葛飾で特徴的なのは、保健所や区の担当課だけではなく、区内の基幹型児童館にも「子育て総合窓口」を設置し、予約は必要ですが同様の面接を受けられる点です。住民票の確認は電話で行い、土日祝日にも対応しています。さらに驚いたのは、ゆりかご東京の1万円パッケージを縮小したのではなく、それは出産後に別の形で子育て応援券をプレゼントしているという事です。つまり、葛飾区が完全に独自でICカード交付を行っているのですね。

お話しくださった課長によると、とにかく支援しようということで、予算計上した後にも事業の形を修正し、ようやく昨年の10月30日に実施したとの事でした。来年度に効果測定を行うそうですが、他自治体にも広がりを見せるのか、今後も注目です。

 
2.5歳児健診
5歳児がいる全ての家庭にアンケートを送付し、SDQの点数が高く、対応が必要だと思われる子に対して、集団遊びの観察や面談、意思の診察などを実施し、その後のフォローに繋げていく事業です。実は目黒区でも5歳児健診を実施しており、こちらは全児童に健診票を送付して医療機関で受診してもらうという内容ですが、発達障害に特化したものではなく、受診率も60%強にとどまっています。(葛飾のアンケート回収率は80%強)

葛飾の特徴は、アンケートによって何らかの対応が必要であると考えられる子に対して、様々な機関が連携して支援する体制が築けている点です。区内のほとんど全ての保育園・幼稚園が、調査や観察に協力しており、医師会も非常に協力的で、ケースによっては療育機関の紹介にも繋げる事ができています。また、当初は想定していなかった成果として、1割程度の子が眼科の受診勧奨の対象であると判明した事が挙げられていました。

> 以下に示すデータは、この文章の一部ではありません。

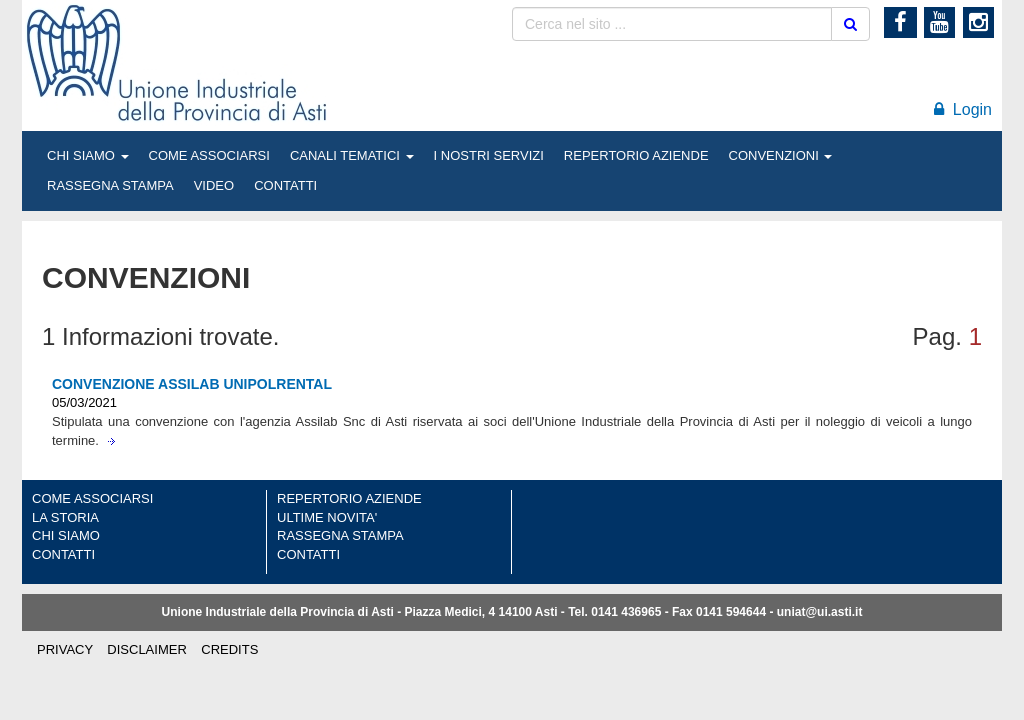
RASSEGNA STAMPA (110, 185)
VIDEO (214, 185)
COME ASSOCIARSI (209, 155)
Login (963, 109)
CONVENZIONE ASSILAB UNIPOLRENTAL (192, 384)
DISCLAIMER (146, 649)
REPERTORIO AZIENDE (636, 155)
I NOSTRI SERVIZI (489, 155)
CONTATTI (285, 185)
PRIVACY (65, 649)
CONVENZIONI (781, 155)
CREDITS (229, 649)
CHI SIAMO (88, 155)
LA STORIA (65, 517)
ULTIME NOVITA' (327, 517)
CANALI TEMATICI (352, 155)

次のコマにも関連するのですが、発達の課題や状態や人それぞれであり、できるだけ早期に個々に合った対応をとることが重要であるため、関係機関が一帯となって支援する体制が構築できていることは素晴らしいと思います。目黒区の5歳児健診に改善の余地がないのかも、今後調査しなければなりませんね。

 
3.ペアレントメンター
昨年のマニフェスト大賞で優秀政策提言賞を受賞した長谷川たかこ区議の提言によって、23区で初めて事業化されたものです。ペアレントメンターとは、自身も発達障害のある子どもを育てた経験がある親が、同様の後輩パパママの相談にのったり、アドバイスをしたりする支援者の事です。

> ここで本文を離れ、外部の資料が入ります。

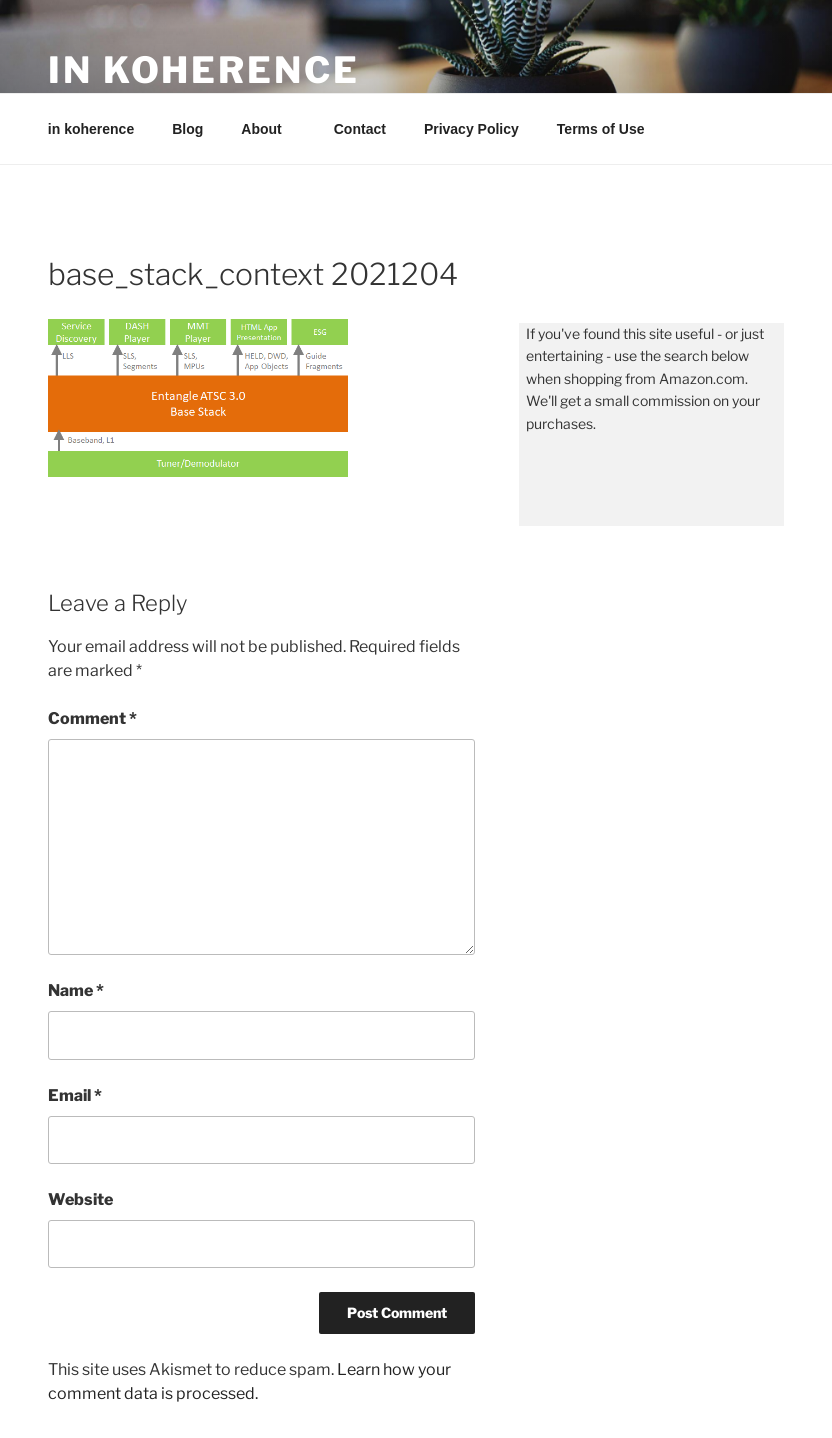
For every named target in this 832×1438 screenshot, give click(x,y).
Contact (360, 129)
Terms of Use (601, 129)
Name (76, 990)
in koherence (204, 70)
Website (80, 1199)
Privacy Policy (471, 129)
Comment (92, 718)
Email (75, 1095)
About (270, 129)
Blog (187, 129)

事業が提案された平成25年当時のスクリーニング調査では、公立保育園に通う園児の半数近くが、発達面での課題や心配を抱えていることが分かっています。また、文科省の調査などによると、小中学校の通常学級に在籍している発達障害傾向の児童・生徒は6.5~20%ほどいるとされており、潜在的ニーズがあることは明らかでした。長谷川区議とペアレントメンター候補の親御さんが協議を重ねたのち、一般社団法人を設立して受託する形で、平成28年に事業が開始されました。

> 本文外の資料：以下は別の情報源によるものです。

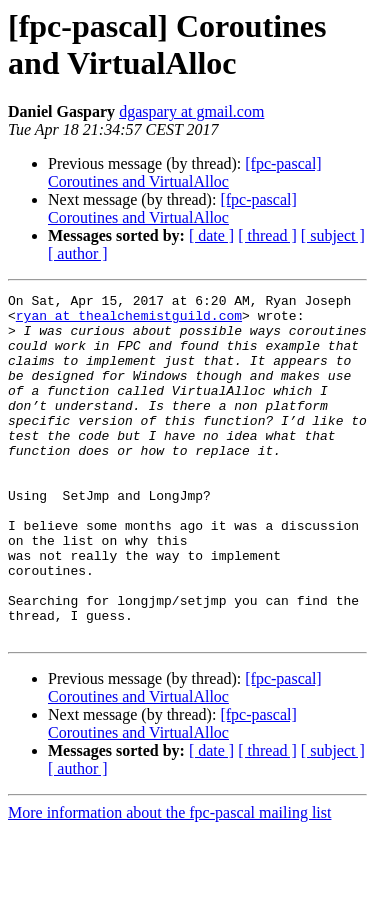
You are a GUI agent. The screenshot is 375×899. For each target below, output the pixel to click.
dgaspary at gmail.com (191, 111)
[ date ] (211, 235)
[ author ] (78, 253)
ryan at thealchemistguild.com (129, 321)
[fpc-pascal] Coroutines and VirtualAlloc (185, 172)
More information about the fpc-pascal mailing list (169, 881)
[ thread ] (267, 235)
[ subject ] (333, 235)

開始後は、悩んでいる親に対して当事者ならではの経験談がアドバイスされるといった一面だけでなく、ペアレントメンター間での相互理解が深まったり、輪が広がったり、啓発や情報提供の機会が増えたりと、様々な効果がもたらされているとの事です。今後は、相談の場の常設化や、規模の拡大などが課題であるとの事ですが、まさに協働事業としての支援制度が、さらに広がっていくことが期待されますね。